» **Task brief**
Say how many lines in the records contain the string "ensaio". Nothing but the number should be given.

(Data for processing)

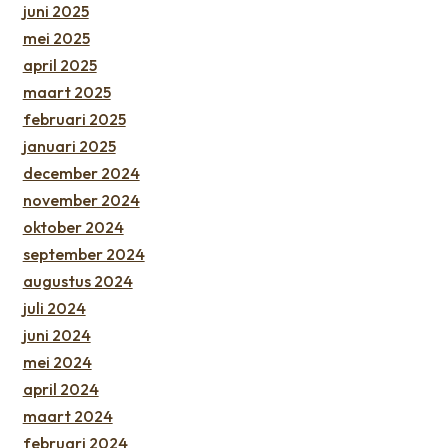
juni 2025
mei 2025
april 2025
maart 2025
februari 2025
januari 2025
december 2024
november 2024
oktober 2024
september 2024
augustus 2024
juli 2024
juni 2024
mei 2024
april 2024
maart 2024
februari 2024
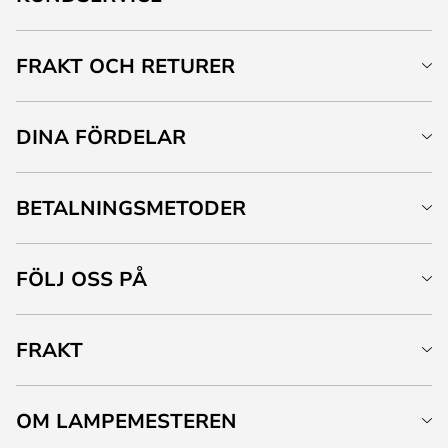
FRAKT OCH RETURER
DINA FÖRDELAR
BETALNINGSMETODER
FÖLJ OSS PÅ
FRAKT
OM LAMPEMESTEREN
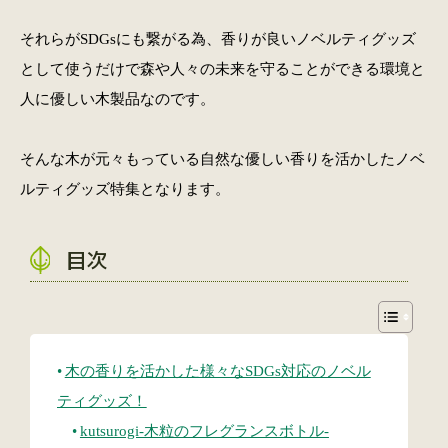
それらがSDGsにも繋がる為、香りが良いノベルティグッズ
として使うだけで森や人々の未来を守ることができる環境と
人に優しい木製品なのです。
そんな木が元々もっている自然な優しい香りを活かしたノベ
ルティグッズ特集となります。
目次
木の香りを活かした様々なSDGs対応のノベル
ティグッズ！
kutsurogi-木粒のフレグランスボトル-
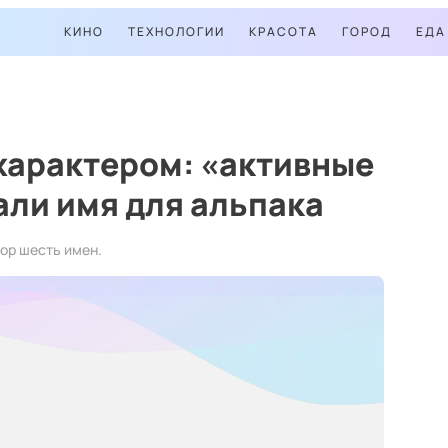
КИНО
ТЕХНОЛОГИИ
КРАСОТА
ГОРОД
ЕДА
характером: «активные
ли имя для альпака
ор шесть имен.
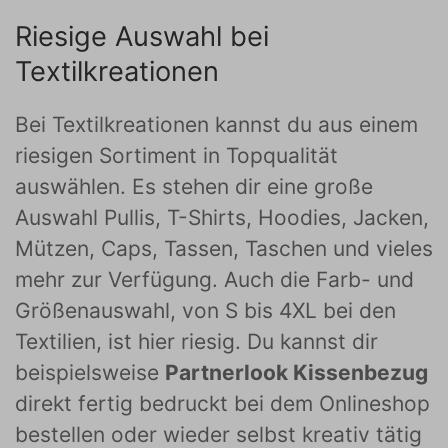
Riesige Auswahl bei
Textilkreationen
Bei Textilkreationen kannst du aus einem
riesigen Sortiment in Topqualität
auswählen. Es stehen dir eine große
Auswahl Pullis, T-Shirts, Hoodies, Jacken,
Mützen, Caps, Tassen, Taschen und vieles
mehr zur Verfügung. Auch die Farb- und
Größenauswahl, von S bis 4XL bei den
Textilien, ist hier riesig. Du kannst dir
beispielsweise
Partnerlook Kissenbezug
direkt fertig bedruckt bei dem Onlineshop
bestellen oder wieder selbst kreativ tätig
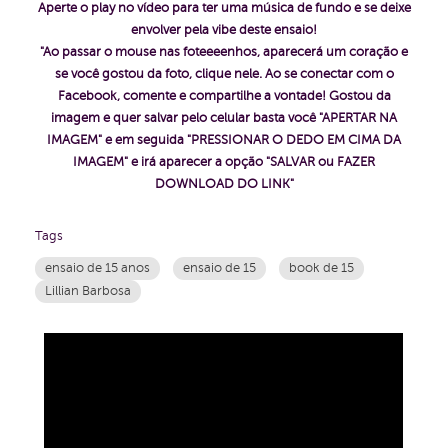
Aperte o play no vídeo para ter uma música de fundo e se deixe
envolver pela vibe deste ensaio!
"Ao passar o mouse nas foteeeenhos, aparecerá um coração e
se você gostou da foto, clique nele. Ao se conectar com o
Facebook, comente e compartilhe a vontade! Gostou da
imagem e quer salvar pelo celular basta você "APERTAR NA
IMAGEM" e em seguida "PRESSIONAR O DEDO EM CIMA DA
IMAGEM" e irá aparecer a opção "SALVAR ou FAZER
DOWNLOAD DO LINK"
Tags
ensaio de 15 anos
ensaio de 15
book de 15
Lillian Barbosa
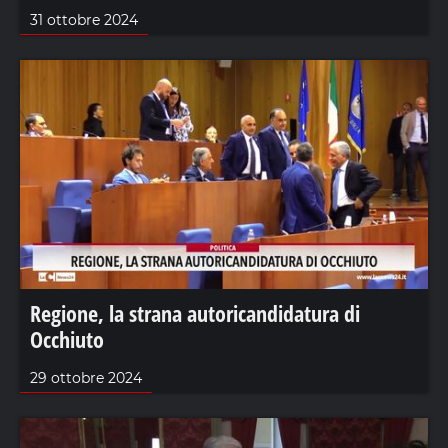
31 ottobre 2024
Regione, la strana autoricandidatura di
Occhiuto
29 ottobre 2024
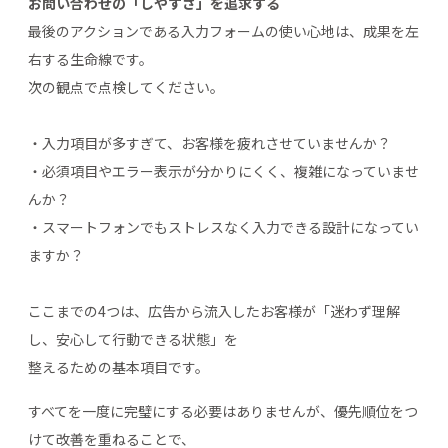
お問い合わせの「しやすさ」を追求する
最後のアクションである入力フォームの使い心地は、成果を左
右する生命線です。
次の観点で点検してください。
・入力項目が多すぎて、お客様を疲れさせていませんか？
・必須項目やエラー表示が分かりにくく、複雑になっていませ
んか？
・スマートフォンでもストレスなく入力できる設計になってい
ますか？
ここまでの4つは、広告から流入したお客様が「迷わず理解
し、安心して行動できる状態」を
整えるための基本項目です。
すべてを一度に完璧にする必要はありませんが、優先順位をつ
けて改善を重ねることで、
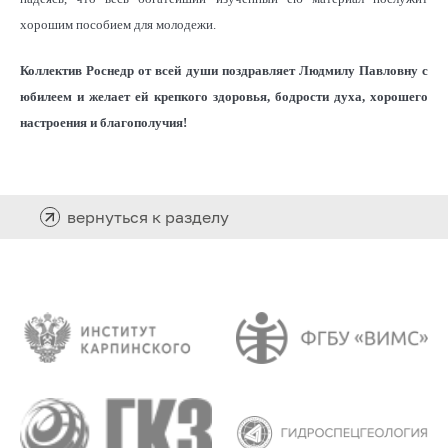
хорошим пособием для молодежи.
Коллектив Роснедр от всей души поздравляет Людмилу Павловну с
юбилеем и желает ей крепкого здоровья, бодрости духа, хорошего
настроения и благополучия!
вернуться к разделу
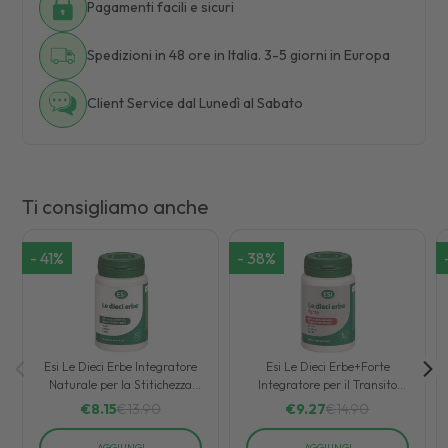
Pagamenti facili e sicuri
Spedizioni in 48 ore in Italia. 3-5 giorni in Europa
Client Service dal Lunedì al Sabato
Ti consigliamo anche
-
41
%
-
38
%
Esi Le Dieci Erbe Integratore
Esi Le Dieci Erbe+Forte
Naturale per la Stitichezza
Integratore per il Transito
100 Tavolette
Intestinale 100 Ovalette
€
8.15
€
13.90
€
9.27
€
14.90
AGGIUNGI
AGGIUNGI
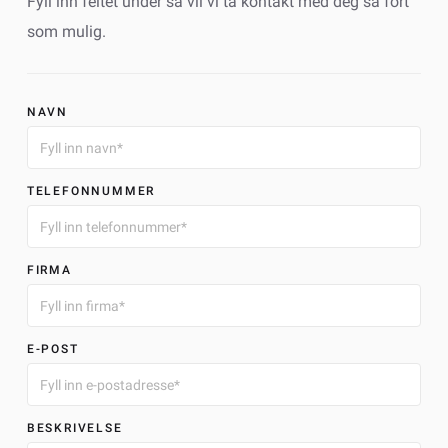
Fyll inn feltet under så vil vi ta kontakt med deg så fort
som mulig.
NAVN
TELEFONNUMMER
FIRMA
E-POST
BESKRIVELSE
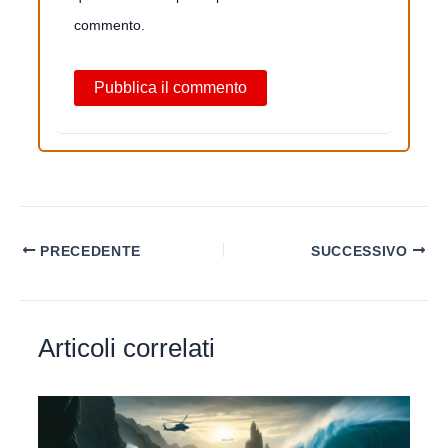
commento.
PRECEDENTE
SUCCESSIVO
Articoli correlati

(End Data for processing)

» **Solution to this exercise**
3